Set down exactly the lines below between the line holding "construir um segundo" and the line holding "العنصر البشري عشان", inclusive; no other line belongs in the answer.

(Dataset items)
============
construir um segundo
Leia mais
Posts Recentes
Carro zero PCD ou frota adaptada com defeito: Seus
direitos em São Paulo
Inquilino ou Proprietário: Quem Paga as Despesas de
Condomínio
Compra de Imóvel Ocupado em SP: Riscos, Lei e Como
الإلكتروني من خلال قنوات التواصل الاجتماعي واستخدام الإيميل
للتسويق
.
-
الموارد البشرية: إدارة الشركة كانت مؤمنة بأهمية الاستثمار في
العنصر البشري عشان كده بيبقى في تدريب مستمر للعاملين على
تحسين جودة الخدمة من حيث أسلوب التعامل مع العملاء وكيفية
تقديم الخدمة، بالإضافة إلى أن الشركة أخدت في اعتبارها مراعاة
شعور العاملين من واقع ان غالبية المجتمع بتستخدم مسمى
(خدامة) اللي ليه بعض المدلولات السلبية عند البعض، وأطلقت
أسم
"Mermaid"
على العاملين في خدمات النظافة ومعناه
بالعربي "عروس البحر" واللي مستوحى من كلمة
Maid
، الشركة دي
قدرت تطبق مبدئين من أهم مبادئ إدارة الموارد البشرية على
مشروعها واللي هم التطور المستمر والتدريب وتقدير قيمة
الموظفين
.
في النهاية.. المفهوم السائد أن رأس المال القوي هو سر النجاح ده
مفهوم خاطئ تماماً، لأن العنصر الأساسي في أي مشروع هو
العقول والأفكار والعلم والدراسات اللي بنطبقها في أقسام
============
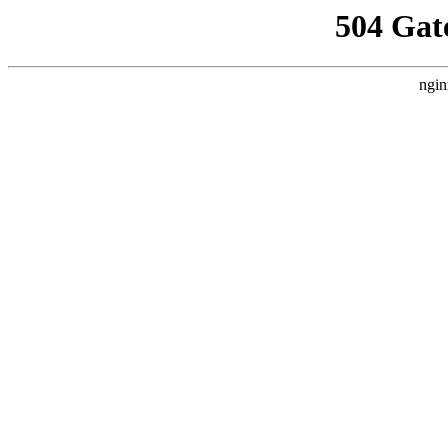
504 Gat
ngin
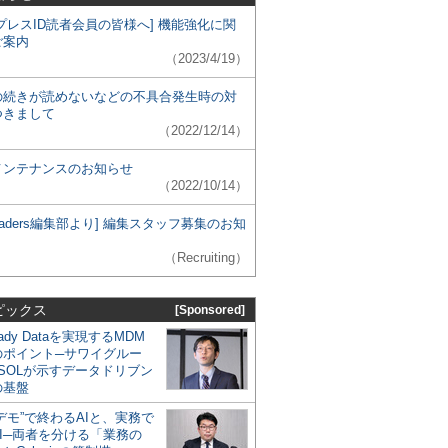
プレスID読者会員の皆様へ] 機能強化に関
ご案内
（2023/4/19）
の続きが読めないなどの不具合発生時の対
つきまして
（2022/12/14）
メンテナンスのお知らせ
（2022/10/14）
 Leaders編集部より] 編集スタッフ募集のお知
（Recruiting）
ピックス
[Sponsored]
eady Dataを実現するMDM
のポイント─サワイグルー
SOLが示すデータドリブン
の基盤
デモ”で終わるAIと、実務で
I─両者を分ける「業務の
============
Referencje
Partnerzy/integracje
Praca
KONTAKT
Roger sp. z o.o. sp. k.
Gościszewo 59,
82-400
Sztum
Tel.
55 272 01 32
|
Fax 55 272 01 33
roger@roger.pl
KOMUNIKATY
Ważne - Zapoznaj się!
============
Result:
construir um segundo
Leia mais
Posts Recentes
Carro zero PCD ou frota adaptada com defeito: Seus
direitos em São Paulo
Inquilino ou Proprietário: Quem Paga as Despesas de
Condomínio
Compra de Imóvel Ocupado em SP: Riscos, Lei e Como
الإلكتروني من خلال قنوات التواصل الاجتماعي واستخدام الإيميل
للتسويق
.
-
الموارد البشرية: إدارة الشركة كانت مؤمنة بأهمية الاستثمار في
العنصر البشري عشان كده بيبقى في تدريب مستمر للعاملين على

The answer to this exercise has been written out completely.